K hat folglich die Willenserklärung abgegeben.
Zwar hat K nach der Abgabe seinen Willen geändert und versucht, die Willenserklärung zurückzuerhalten, was jedoch an der bereits erfolgten Abgabe nichts ändert. Dies folgt auch aus § 130 Abs. 1 BGB, wonach das Wirksamwerden einer abgegebenen Willenserklärung nur dadurch abgewendet werden kann, dass der Erklärende entweder den Zugang beim Erklärungsempfänger tatsächlich verhindert, § 130 Abs. 1 Satz 1 BGB oder aber dem Erklärungsempfänger gegenüber vor oder gleichzeitig mit dem Zugang die Willenserklärung widerruft, § 130 Abs. 1 Satz 2 BGB.
K hat somit das Angebot abgegeben.
K muss sich das von N fälschlicherweise übermittelte Vertragsangebot zurechnen lassen, denn bei der Übermittlung einer Willenserklärung durch einen Boten ist dies dann der Fall, wenn dem Boten eine entsprechende Botenvollmacht erteilt worden ist. Wenn der Bote allerdings ohne Botenvollmacht die Willenserklärung des Geschäftsherrn übermittelt, liegt eine Scheinübermittlung vor, die dem Geschäftsherrn dann nicht zuzurechnen wäre.
Vorliegend bittet K den N, die Briefe in den Postkasten einzuwerfen.
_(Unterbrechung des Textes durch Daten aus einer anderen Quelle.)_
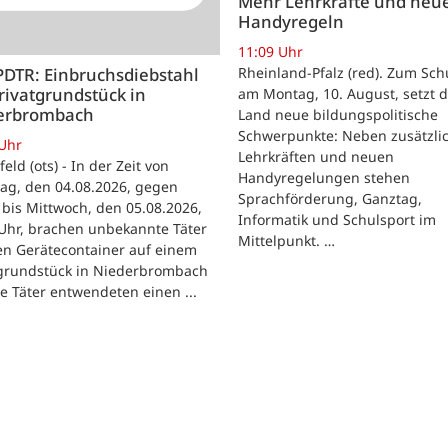
Mehr Lehrkräfte und neu
Handyregeln
11:09 Uhr
Rheinland-Pfalz (red). Zum Sch
PDTR: Einbruchsdiebstahl
rivatgrundstück in
am Montag, 10. August, setzt 
erbrombach
Land neue bildungspolitische
Schwerpunkte: Neben zusätzli
 Uhr
Lehrkräften und neuen
feld (ots) - In der Zeit von
Handyregelungen stehen
ag, den 04.08.2026, gegen
Sprachförderung, Ganztag,
bis Mittwoch, den 05.08.2026,
Informatik und Schulsport im
Uhr, brachen unbekannte Täter
Mittelpunkt. …
en Gerätecontainer auf einem
tgrundstück in Niederbrombach
ie Täter entwendeten einen ...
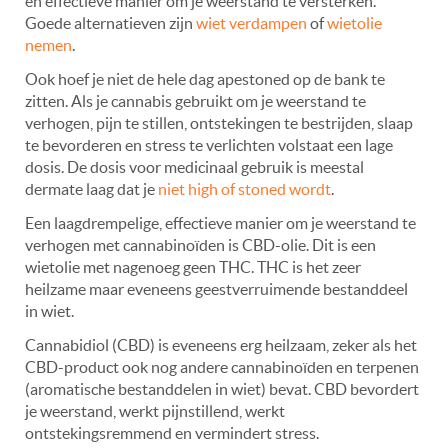
en effectieve manier om je weerstand te versterken.
Goede alternatieven zijn
wiet verdampen
of
wietolie
nemen
.
Ook hoef je niet de hele dag apestoned op de bank te
zitten. Als je cannabis gebruikt om je weerstand te
verhogen, pijn te stillen, ontstekingen te bestrijden, slaap
te bevorderen en stress te verlichten volstaat een lage
dosis. De dosis voor medicinaal gebruik is meestal
dermate laag dat je
niet high of stoned wordt
.
Een laagdrempelige, effectieve manier om je weerstand te
verhogen met cannabinoïden is CBD-olie. Dit is een
wietolie met nagenoeg geen THC. THC is het zeer
heilzame maar eveneens geestverruimende bestanddeel
in wiet.
Cannabidiol (CBD) is eveneens erg heilzaam, zeker als het
CBD-product ook nog andere cannabinoïden en terpenen
(aromatische bestanddelen in wiet) bevat. CBD bevordert
je weerstand, werkt pijnstillend, werkt
ontstekingsremmend en vermindert stress.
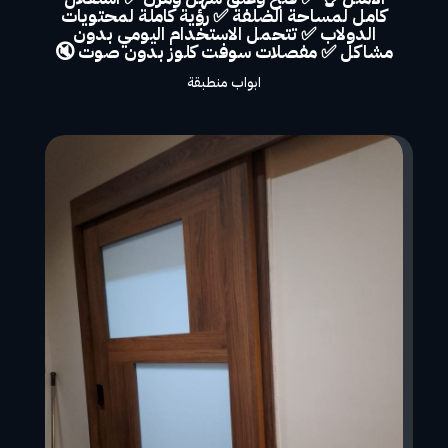
كامل لمساحة الضلفة ✅ رؤية كاملة لمحتويات
الدولاب ✅ تتحمل الاستخدام اليومي بدون
مشاكل ✅ مفصلات سوفت كلوز بدون صوت 🔇
ابواب منطبقة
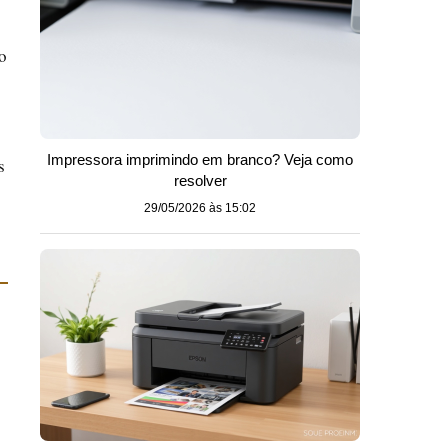
o
Impressora imprimindo em branco? Veja como
s
resolver
29/05/2026 às 15:02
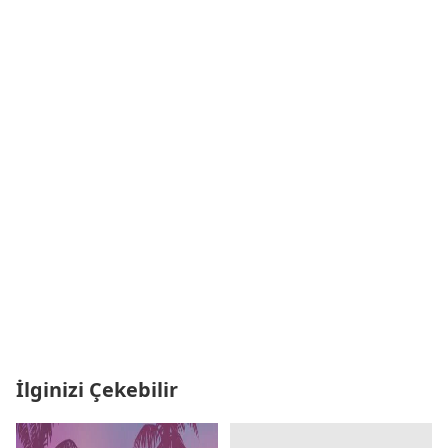
İlginizi Çekebilir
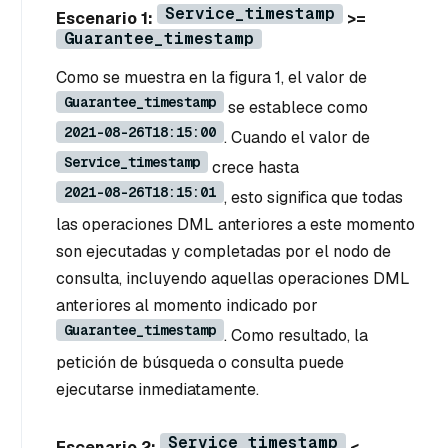
Service_timestamp
Escenario 1:
>=
Guarantee_timestamp
Como se muestra en la figura 1, el valor de
Guarantee_timestamp
se establece como
2021-08-26T18:15:00
. Cuando el valor de
Service_timestamp
crece hasta
2021-08-26T18:15:01
, esto significa que todas
las operaciones DML anteriores a este momento
son ejecutadas y completadas por el nodo de
consulta, incluyendo aquellas operaciones DML
anteriores al momento indicado por
Guarantee_timestamp
. Como resultado, la
petición de búsqueda o consulta puede
ejecutarse inmediatamente.
Service_timestamp
Escenario 2:
<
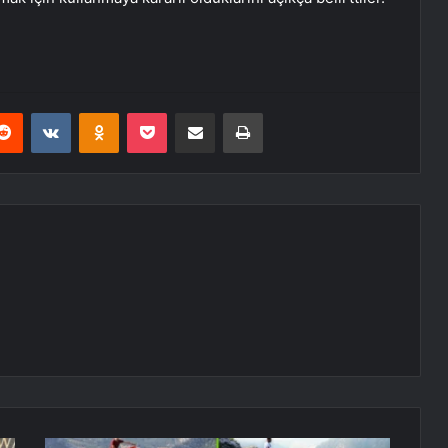
erest
Reddit
VKontakte
Odnoklassniki
Pocket
E-Posta ile paylaş
Yazdır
K ermächtigt N zur Übermittlung und räumt ihm daher Botenvollmacht ein.
K hat die Botenvollmacht des N auch nicht entsprechend § 168 BGB widerrufen. Denn ein Widerruf wird als mündliche empfangsbedürftige Willenserklärung erst wirksam, wenn der Erklärungsempfänger sie wahrnimmt (Verkehrsschutzinteresse).
K muss sich folglich das von N fälschlicherweise übermittelte Vertragsangebot zurechnen lassen.
Das Angebot des K ist V gemäß § 130 Abs. 1 Satz 1 BGB zugegangen.
V nahm das Vertragsangebot des K an.
Da das Widerrufstelefax erst nach Zugang des Angebots V zuging, war der Widerruf verspätet.
Anfechtungsgründe liegen nicht vor. Eine unrichtige Übermittlung i.S.d. § 120 BGB ist nicht gegeben. Denn der Inhalt des Angebots wurde durch die Übermittlung nicht verändert. § 120 BGB betrifft insbesondere Fälle des Versprechens.
Aber: Für einen Fernabsatzvertrag gilt die Vorschrift des § 312b BGB. K kann somit den Vertragsschluss nach den §§ 312d, 355 BGB widerrufen und muss dann weder den Kaufpreis bezahlen noch die Ware abnehmen.
Ergebnis:
V hat gegen K somit keinen Anspruch auf Abnahme und Zahlung des Kaufpreises aus § 433 Abs. 2 BGB, wenn K den Vertragsschluss widerruft.